Gurita konglomerasi media saat ini semakin menakutkan. AJI Jakarta
bersama sejumlah organisasi masyarakat yang tergabung dalam Koalisi
Independen untuk Demokratisasi Penyiaran (KIDP) telah mengajukan uji
materi ke Mahkamah Konstitusi (MK) atas tafsir Pasal 18 Ayat 1 dan Pasal
34 Ayat 4 UU No 32 Tahun 2002 tentang Penyiaran. Untuk mengingatkan
kembali tentang bahayanya pemusatan kepemilikan bagi publik, dalam
perayaan hari buruh ini, AJI Jakarta mengusung ikon gurita, simbol bahwa
jurnalis semakin terjepit dalam situasi konglomerasi media saat ini.
Ironisnya, dalam situasi saat ini, kesejahteraan jurnalis semakin
memprihatinkan. Di Jakarta saja, hasil survei upah jurnalis yang
dilakukan AJI Jakarta menjelang hari buruh kali ini, menunjukkan banyak
jurnalis di Jakarta memiliki penghasilan yang tidak layak, diukur dari
standar upah layak AJI Jakarta tahun 2012 yang tahun sebesar Rp 4,9 juta
per per bulan –ralat, sebelumnya ditulis Rp 5,2 juta per bulan-- (take
home pay, untuk jurnalis setingkat reporter dengan masa kerja 1-3
tahun).

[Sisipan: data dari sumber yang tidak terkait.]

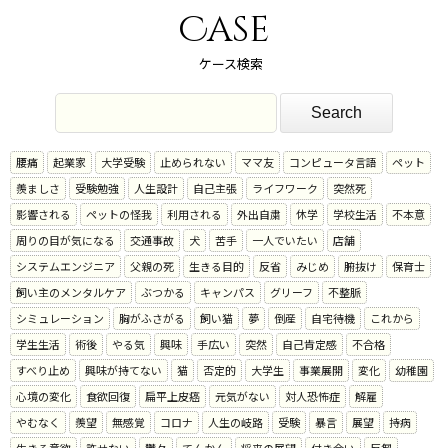
Case
ケース検索
腰痛
起業家
大学受験
止められない
ママ友
コンピュータ言語
ペット
羨ましさ
受験勉強
人生設計
自己主張
ライフワーク
突然死
影響される
ペットの怪我
利用される
外出自粛
休学
学校生活
不本意
周りの目が気になる
交通事故
犬
苦手
一人でいたい
店舗
システムエンジニア
父親の死
生きる目的
反省
みじめ
腑抜け
保育士
飼い主のメンタルケア
ぶつかる
キャンパス
グリーフ
不整脈
シミュレーション
胸がふさがる
飼い猫
夢
倒産
自宅待機
これから
学生生活
術後
やる気
興味
手広い
突然
自己肯定感
不合格
すべり止め
興味が持てない
猫
否定的
大学生
事業展開
変化
幼稚園
心境の変化
食欲回復
扁平上皮癌
元気がない
対人恐怖症
解雇
やむなく
羨望
無感覚
コロナ
人生の岐路
受験
暴言
展望
持病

Ternyata, jurnalis televisi dari stasiun televisi milik
konglomerat media nasional, misalnya, bahkan hanya diberikan upah tidak
sampai Rp 3 juta per bulan (lihat daftar survei upah).
Kondisi ini tentu tidak kondusif untuk menciptakan iklim jurnalisme
yang sehat di Indonesia. Kesejahteraan jurnalis yang rendah tentu akan
membuat jurnalis rentan mendapat godaan suap dalam bentuk apapun dari
narasumber. Ini sangat membahayakan bagi kebebasan pers karena pers
dapat dikendalikan oleh kepentingan narasumber, tidak lagi mengabdi
kepada kepentingan publik.
Selain masalah kesejahteraan dan kebebasan pers yang mencuat, kondisi
kerja jurnalis di Jakarta awal tahun ini diwarnai dengan pemberangusan
serikat pekerja oleh perusahaan media. Pemberangusan serikat pekerja ini
menandakan media massa di Indonesia belum benar-benar menjadi instrumen
demokrasi yang sejati, karena perusahaan media justru menebarkan
ancaman terhadap kebebasan bersuara dan berorganisasi bagi jurnalis. Hal
ini tercermin dari kasus Luviana dan pemecatan 13 orang anggota dan
pengurus Serikat Pekerja Indonesia Finance Today (IFT) yang saat ini
diadvokasi oleh AJI Jakarta dan Lembaga Bantuan Hukum (LBH) Pers.
Luviana, jurnalis perempuan dari Metro Tv, tiga bulan terakhir ini
dibebastugaskan oleh Manajemen Metro Tv lantaran menuntut perbaikan
kesejahteraan, meminta perbaikan manajemen ruang redaksi, dan menggagas
berdirinya organisasi pekerja yang mampu memperjuangan aspirasi karyawan
di Metro TV, perusahaan televisi milik Surya Paloh, seorang pengusaha
yang juga pendiri Partai Nasdem dan tengah gencar menggaungkan slogan
Restorasi Indonesia itu melalui televisinya.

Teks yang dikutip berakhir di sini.